Resource: http://www.18thcenturycommon.org/350-years-of-dangerous-women/
In the 19th century, the Victorians particularly became obsessed with sexual morality in a way that eclipsed all other understanding of marital fidelity, and affairs went underground. But for men, they still continued pretty much as they always had been. The women are the ones who lost out, honestly, because a mistress' status plummeted, from the possibility of achieving social power through her link with a powerful man, to being a kept woman, and a dirty little secret.
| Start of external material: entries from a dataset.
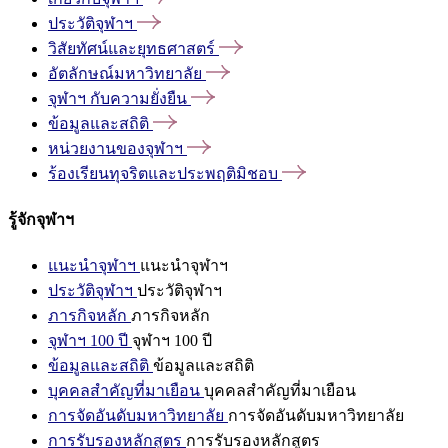
ประวัติจุฬาฯ
วิสัยทัศน์และยุทธศาสตร์
อัตลักษณ์มหาวิทยาลัย
จุฬาฯ
กับความยั่งยืน
ข้อมูลและสถิติ
หน่วยงานของจุฬาฯ
ร้องเรียนทุจริตและประพฤติมิชอบ
รู้จักจุฬาฯ
แนะนำจุฬาฯ
แนะนำจุฬาฯ
ประวัติจุฬาฯ
ประวัติจุฬาฯ
ภารกิจหลัก
ภารกิจหลัก
จุฬาฯ 100 ปี
จุฬาฯ 100 ปี
ข้อมูลและสถิติ
ข้อมูลและสถิติ
บุคคลสำคัญที่มาเยือน
บุคคลสำคัญที่มาเยือน
การจัดอันดับมหาวิทยาลัย
การจัดอันดับมหาวิทยาลัย
การรับรองหลักสูตร
การรับรองหลักสูตร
Resource: http://www.stephaniecoontz.com/books/marriage/chapter1.htm
In Europe, during the twelfth and thirteenth centuries, adultery became idealized as the highest form of love among the aristocracy. According to the Countess of Champagne, it was impossible for true love to "exert its powers between two people who are married to each other."
It's only in the twentieth century, when marrying for love took predominance over marrying for economic alliance, that we began to redefine how seriously (men) we were meant to take marriage vows that included fidelity.
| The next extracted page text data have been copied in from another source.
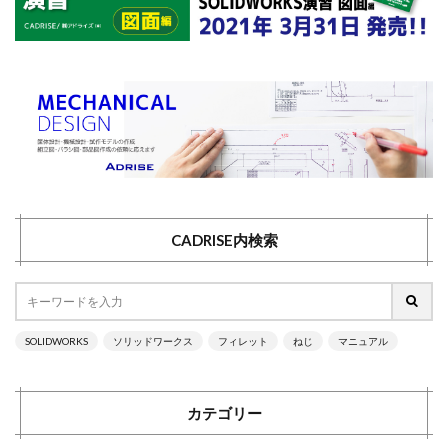
CADRISE内検索
SOLIDWORKS
ソリッドワークス
フィレット
ねじ
マニュアル
カテゴリー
So lord, by all means, feel betrayed, feel hurt, be devastated by the breach of promises made to us by the people before whom we are the most vulnerable. I'm not saying any of this to suggest that cheating is in any way excusable in the modern day! But to say that we've somehow become 'more immoral' in the modern day (subtext: because of women's sexual liberation and the changing dynamics in the family and the workplace) is absolutely and empirically untrue.
(And for the record, there were lots of workplaces in the early modern era and age of enlightenment when men and women worked together. Women didn't get forced out of the public sphere in the west until the 18th century.)